Exactly as written, return all the data, leaving its pictures behind.
*** Supplied data ***
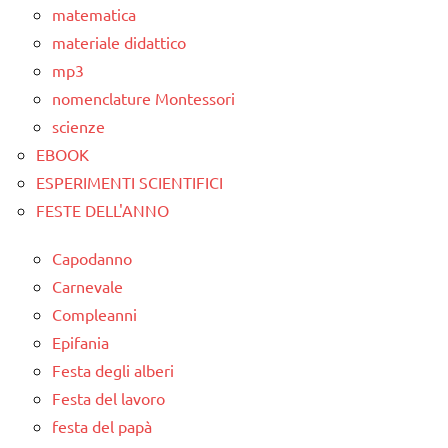
TUTTI GLI
matematica
TUTTI GLI
ARTICOLI
materiale didattico
ARGOMENTI
mp3
PER ETA'
nomenclature Montessori
TUTTI GLI
scienze
ARTICOLI
EBOOK
ESPERIMENTI SCIENTIFICI
FESTE DELL'ANNO
Capodanno
Carnevale
Compleanni
Epifania
Festa degli alberi
Festa del lavoro
festa del papà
***
**Response for this exercise**
TUTTI GLI
matematica
TUTTI GLI
ARTICOLI
materiale didattico
ARGOMENTI
mp3
PER ETA'
nomenclature Montessori
TUTTI GLI
scienze
ARTICOLI
EBOOK
ESPERIMENTI SCIENTIFICI
FESTE DELL'ANNO
Capodanno
Carnevale
Compleanni
Epifania
Festa degli alberi
Festa del lavoro
festa del papà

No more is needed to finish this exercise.